When the data below is printed, every line must match exactly and the images must be absent.

═════ Records provided ═════

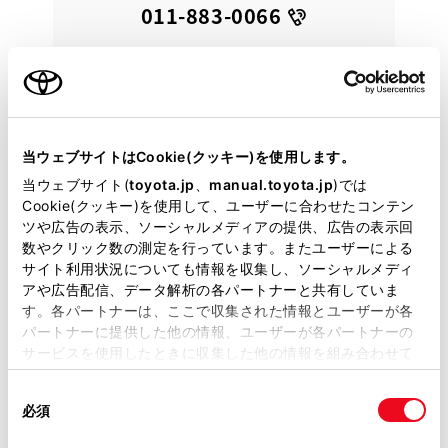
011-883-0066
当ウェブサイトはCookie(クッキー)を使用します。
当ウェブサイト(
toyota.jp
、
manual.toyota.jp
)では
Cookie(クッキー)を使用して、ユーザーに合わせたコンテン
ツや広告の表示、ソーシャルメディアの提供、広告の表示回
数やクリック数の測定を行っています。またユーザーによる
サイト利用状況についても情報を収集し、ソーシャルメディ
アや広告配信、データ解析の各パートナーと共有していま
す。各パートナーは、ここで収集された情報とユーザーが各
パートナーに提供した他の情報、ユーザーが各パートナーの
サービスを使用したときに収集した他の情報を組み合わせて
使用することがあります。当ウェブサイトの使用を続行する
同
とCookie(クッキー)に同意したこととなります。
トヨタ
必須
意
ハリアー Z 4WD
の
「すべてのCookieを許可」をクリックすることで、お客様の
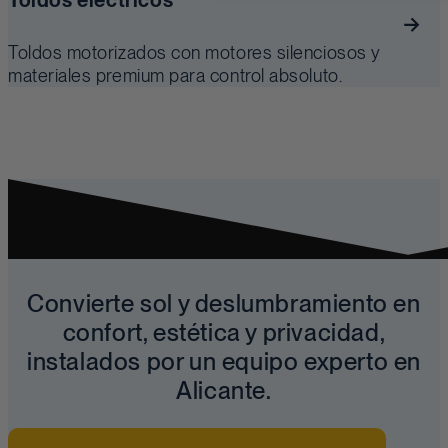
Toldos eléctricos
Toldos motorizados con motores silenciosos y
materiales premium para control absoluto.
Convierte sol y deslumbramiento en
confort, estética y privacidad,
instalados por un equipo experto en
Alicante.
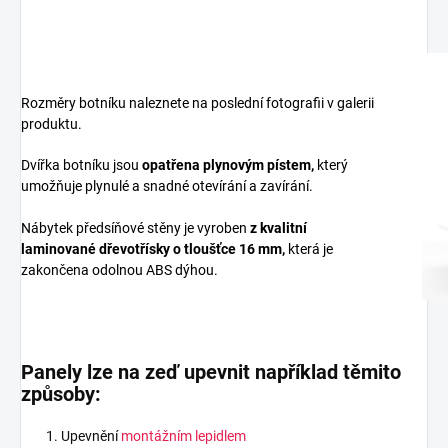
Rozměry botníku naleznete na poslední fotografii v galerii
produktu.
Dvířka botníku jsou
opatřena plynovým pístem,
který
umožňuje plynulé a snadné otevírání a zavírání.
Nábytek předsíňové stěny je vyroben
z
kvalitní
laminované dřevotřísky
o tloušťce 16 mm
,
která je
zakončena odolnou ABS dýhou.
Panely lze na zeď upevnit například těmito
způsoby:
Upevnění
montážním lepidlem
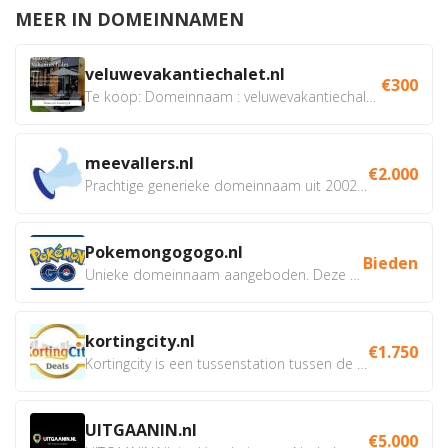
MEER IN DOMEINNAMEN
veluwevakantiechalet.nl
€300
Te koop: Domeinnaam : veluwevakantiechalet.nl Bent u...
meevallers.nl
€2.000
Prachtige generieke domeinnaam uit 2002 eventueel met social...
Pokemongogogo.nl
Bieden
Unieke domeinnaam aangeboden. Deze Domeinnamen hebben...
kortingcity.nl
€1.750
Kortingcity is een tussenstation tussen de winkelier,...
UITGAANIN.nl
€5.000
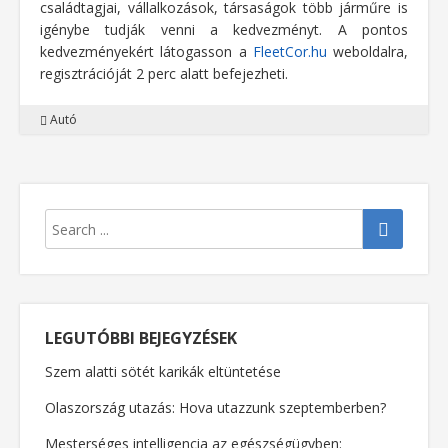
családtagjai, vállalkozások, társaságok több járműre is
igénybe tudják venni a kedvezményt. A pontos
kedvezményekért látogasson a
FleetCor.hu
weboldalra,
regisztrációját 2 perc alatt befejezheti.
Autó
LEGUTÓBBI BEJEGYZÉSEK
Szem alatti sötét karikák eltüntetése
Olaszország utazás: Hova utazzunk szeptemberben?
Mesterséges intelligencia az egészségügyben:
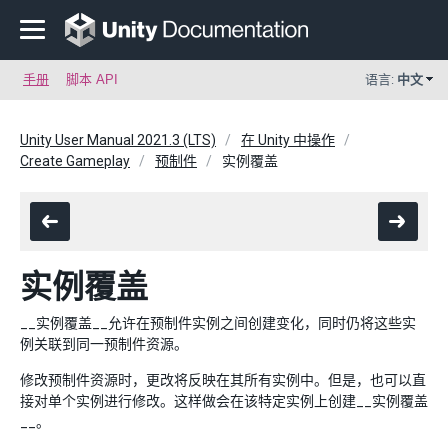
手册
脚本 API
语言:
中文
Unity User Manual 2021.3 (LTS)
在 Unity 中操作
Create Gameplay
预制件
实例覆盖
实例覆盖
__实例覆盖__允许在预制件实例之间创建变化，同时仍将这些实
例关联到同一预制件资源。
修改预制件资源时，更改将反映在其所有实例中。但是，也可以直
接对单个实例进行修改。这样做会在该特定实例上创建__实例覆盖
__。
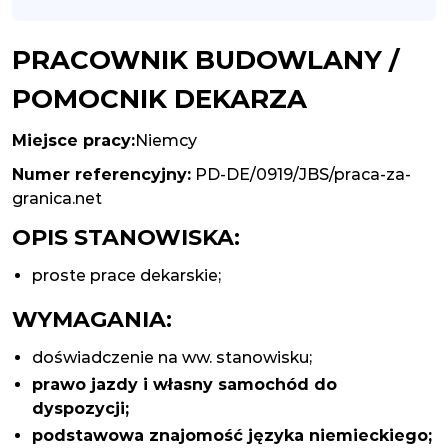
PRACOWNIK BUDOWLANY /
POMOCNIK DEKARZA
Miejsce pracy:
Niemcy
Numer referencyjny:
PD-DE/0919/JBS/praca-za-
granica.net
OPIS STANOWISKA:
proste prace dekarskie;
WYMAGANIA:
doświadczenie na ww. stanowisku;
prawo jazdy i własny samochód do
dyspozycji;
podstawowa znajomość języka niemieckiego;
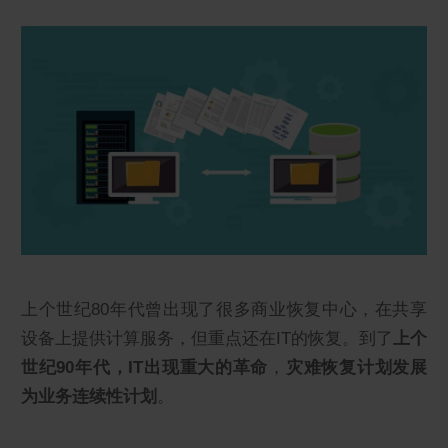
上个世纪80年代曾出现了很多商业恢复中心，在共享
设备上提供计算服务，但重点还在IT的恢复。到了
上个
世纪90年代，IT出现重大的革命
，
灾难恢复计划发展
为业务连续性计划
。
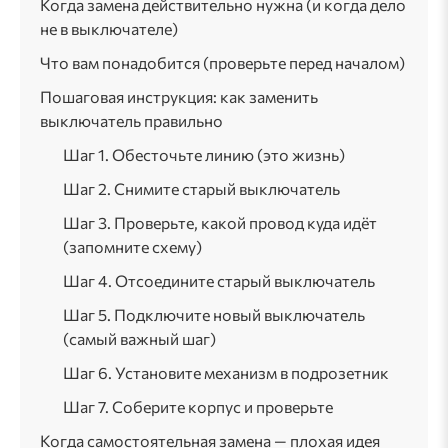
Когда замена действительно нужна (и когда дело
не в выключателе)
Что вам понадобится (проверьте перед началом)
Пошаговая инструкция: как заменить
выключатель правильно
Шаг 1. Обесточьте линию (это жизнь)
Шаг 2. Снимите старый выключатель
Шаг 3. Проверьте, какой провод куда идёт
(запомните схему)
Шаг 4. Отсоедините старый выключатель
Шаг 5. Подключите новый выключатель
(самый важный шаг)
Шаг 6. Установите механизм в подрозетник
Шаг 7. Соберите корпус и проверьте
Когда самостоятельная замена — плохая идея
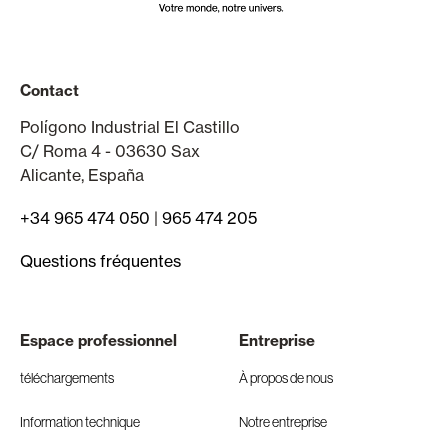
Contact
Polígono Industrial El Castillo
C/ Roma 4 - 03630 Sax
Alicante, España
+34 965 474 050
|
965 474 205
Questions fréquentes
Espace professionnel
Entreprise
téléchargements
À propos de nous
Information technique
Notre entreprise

═════

*Task solution*:
011-883-0066
当ウェブサイトはCookie(クッキー)を使用します。
当ウェブサイト(
toyota.jp
、
manual.toyota.jp
)では
Cookie(クッキー)を使用して、ユーザーに合わせたコンテン
ツや広告の表示、ソーシャルメディアの提供、広告の表示回
数やクリック数の測定を行っています。またユーザーによる
サイト利用状況についても情報を収集し、ソーシャルメディ
アや広告配信、データ解析の各パートナーと共有していま
す。各パートナーは、ここで収集された情報とユーザーが各
パートナーに提供した他の情報、ユーザーが各パートナーの
サービスを使用したときに収集した他の情報を組み合わせて
使用することがあります。当ウェブサイトの使用を続行する
同
とCookie(クッキー)に同意したこととなります。
トヨタ
必須
意
ハリアー Z 4WD
の
「すべてのCookieを許可」をクリックすることで、お客様の
Toldos eléctricos
Toldos motorizados con motores silenciosos y
materiales premium para control absoluto.
Convierte sol y deslumbramiento en
confort, estética y privacidad,
instalados por un equipo experto en
Alicante.
Rozměry botníku naleznete na poslední fotografii v galerii
produktu.
Dvířka botníku jsou
opatřena plynovým pístem,
který
umožňuje plynulé a snadné otevírání a zavírání.
Nábytek předsíňové stěny je vyroben
z
kvalitní
laminované dřevotřísky
o tloušťce 16 mm
,
která je
zakončena odolnou ABS dýhou.
Panely lze na zeď upevnit například těmito
způsoby:
Upevnění
montážním lepidlem
MEER IN DOMEINNAMEN
veluwevakantiechalet.nl
€300
Te koop: Domeinnaam : veluwevakantiechalet.nl Bent u...
meevallers.nl
€2.000
Prachtige generieke domeinnaam uit 2002 eventueel met social...
Pokemongogogo.nl
Bieden
Unieke domeinnaam aangeboden. Deze Domeinnamen hebben...
kortingcity.nl
€1.750
Kortingcity is een tussenstation tussen de winkelier,...
UITGAANIN.nl
€5.000
családtagjai, vállalkozások, társaságok több járműre is
igénybe tudják venni a kedvezményt. A pontos
kedvezményekért látogasson a
FleetCor.hu
weboldalra,
regisztrációját 2 perc alatt befejezheti.
Autó
LEGUTÓBBI BEJEGYZÉSEK
Szem alatti sötét karikák eltüntetése
Olaszország utazás: Hova utazzunk szeptemberben?
Mesterséges intelligencia az egészségügyben:
手册
脚本 API
语言:
中文
Unity User Manual 2021.3 (LTS)
在 Unity 中操作
Create Gameplay
预制件
实例覆盖
实例覆盖
__实例覆盖__允许在预制件实例之间创建变化，同时仍将这些实
例关联到同一预制件资源。
修改预制件资源时，更改将反映在其所有实例中。但是，也可以直
接对单个实例进行修改。这样做会在该特定实例上创建__实例覆盖
__。
PRACOWNIK BUDOWLANY /
POMOCNIK DEKARZA
Miejsce pracy:
Niemcy
Numer referencyjny:
PD-DE/0919/JBS/praca-za-
granica.net
OPIS STANOWISKA:
proste prace dekarskie;
WYMAGANIA:
doświadczenie na ww. stanowisku;
prawo jazdy i własny samochód do
dyspozycji;
podstawowa znajomość języka niemieckiego;
上个世纪80年代曾出现了很多商业恢复中心，在共享
设备上提供计算服务，但重点还在IT的恢复。到了
上个
世纪90年代，IT出现重大的革命
，
灾难恢复计划发展
为业务连续性计划
。
Когда замена действительно нужна (и когда дело
не в выключателе)
Что вам понадобится (проверьте перед началом)
Пошаговая инструкция: как заменить
выключатель правильно
Шаг 1. Обесточьте линию (это жизнь)
Шаг 2. Снимите старый выключатель
Шаг 3. Проверьте, какой провод куда идёт
(запомните схему)
Шаг 4. Отсоедините старый выключатель
Шаг 5. Подключите новый выключатель
(самый важный шаг)
Шаг 6. Установите механизм в подрозетник
Шаг 7. Соберите корпус и проверьте
Когда самостоятельная замена — плохая идея
Contact
Polígono Industrial El Castillo
C/ Roma 4 - 03630 Sax
Alicante, España
+34 965 474 050
|
965 474 205
Questions fréquentes
Espace professionnel
Entreprise
téléchargements
À propos de nous
Information technique
Notre entreprise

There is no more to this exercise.